Die Handwerkskammer Hamburg begrüßt die Initiative des Hamburger Senats. Präsident Katzer bekräftige: „Es ist dringend geboten, die BAföG-Förderung neu zu ordnen! Der Weg zum Meister darf nicht steiniger sein, als der zum Bachelor. Warum ist ein Studium kostenfrei und der Weg zum Meister kostet viele tausend Euro?“ Das würde viele Abiturienten von einer möglichen Meisterbildung abhalten, weiß Katzer, weshalb es das zu ändern gelte.
Die Kosten für eine Meisterqualifikation liegen je nach Beruf bei bis zu 18.000 Euro. Darin sind enthalten: Kosten für die Meistervorbereitungskurse der Prüfungsteile I bis IV plus Prüfungsgebühren plus Kosten für das Meisterstück oder das Meisterprüfungsprojekt. Das summiert sich beispielsweise bei Tischler-Meistern auf rund 18.000 Euro, bei Elektrotechnikern auf mehr als 15.000 Euro, bei Metallbauern und bei Feinwerkmechanikern kommen rund 13.000 Euro zusammen und bei den Zahntechnikern fast 10.000 Euro.
Es gelte außerden, fuhr Horch fort, „Anreize für Nachwuchskräfte zu schaffen, sich zu Meisterinnen und Meistern fortzubilden. Dazu gehört, die berufliche Aufstiegsfortbildung mit der akademischen Bildung gleichzustellen, auch finanziell.“ Den Weg des Senats, die Kompensation der anfallenden Kosten über eine Neufassung des Aufstiegsfortbildungsförderungsgesetzes (AFBG) zu realisieren, unterstützt die Handwerkskammer uneingeschränkt.
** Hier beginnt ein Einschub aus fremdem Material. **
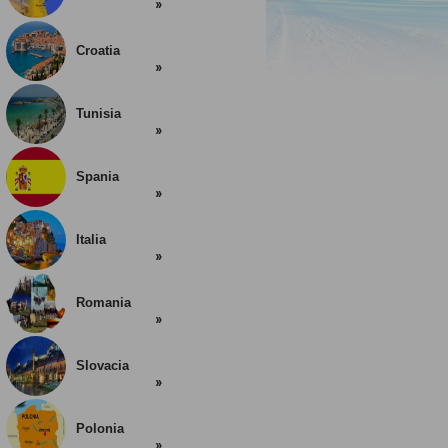
Croatia
Tunisia
Spania
Italia
Romania
Slovacia
Polonia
Auch der Zentralverband des Deutschen Handwerks (ZDH) hat sich für einen solchen Weg ausgesprochen. Präsident Katzer: „Unsere Meisterschüler in der Hansestadt dürfen grundsätzlich nicht schlechter gestellt werden als Studenten. Chancengleichheit ist das Gebot der Stunde! Da es in dieser Frage einen parteiübergreifenden Konsens im Bund gibt, muss die Änderung des AFBG von einer neuen Koalition im Bund zügig umgesetzt werden. Sollte sich das Vorhaben verzögern, erwarten wir vom Senat, sein Versprechen einzulösen, eine Zwischenlösung für angehende Handwerksmeisterinnen und -meister zu finden“, unterstrich Katzer, „Hamburg könnte dann dem Beispiel Niedersachsens folgen und temporär eine Meisterprämie einführen.“ Ob eine solche Neuregelung dann auch für Carmen Haar und ihre 24 Kollegen und Kolleginnen gilt, konnte an diesem Tag noch nicht beantwortet werden.
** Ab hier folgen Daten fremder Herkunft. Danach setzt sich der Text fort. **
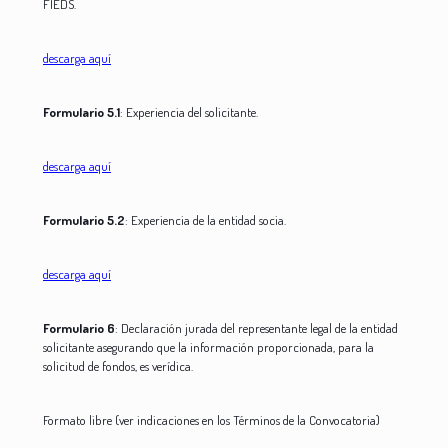
FIEDS.
descarga aquí
Formulario 5.1
: Experiencia del solicitante.
descarga aquí
Formulario 5.2
: Experiencia de la entidad socia.
descarga aquí
Formulario 6
: Declaración jurada del representante legal de la entidad
solicitante asegurando que la información proporcionada, para la
solicitud de fondos, es verídica.
Formato libre (ver indicaciones en los Términos de la Convocatoria)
Die Meisterqualifikation ist ein wichtiger Baustein zur Fachkräftesicherung. Rund 90 Prozent der Auszubildenden lernen in Meisterbetrieben. Die berufliche Bildung stellt in Deutschland sicher, dass kleinen und mittleren Unternehmen ausreichend qualifizierte Fachkräfte zur Verfügung stehen. Der Mittelstand mit seinem soliden Kern, dem Handwerk, bildet die Basis für den wirtschaftlichen Erfolg Deutschlands. Die Meisterqualifikation sichert die Qualität von Produkten und Dienstleistungen für den Verbraucher. In den kommenden Jahren stehen etliche Meisterbetriebe aus Altersgründen zur Nachfolge und Übernahme an. Eine neue Kostenregelung könnte das ändern.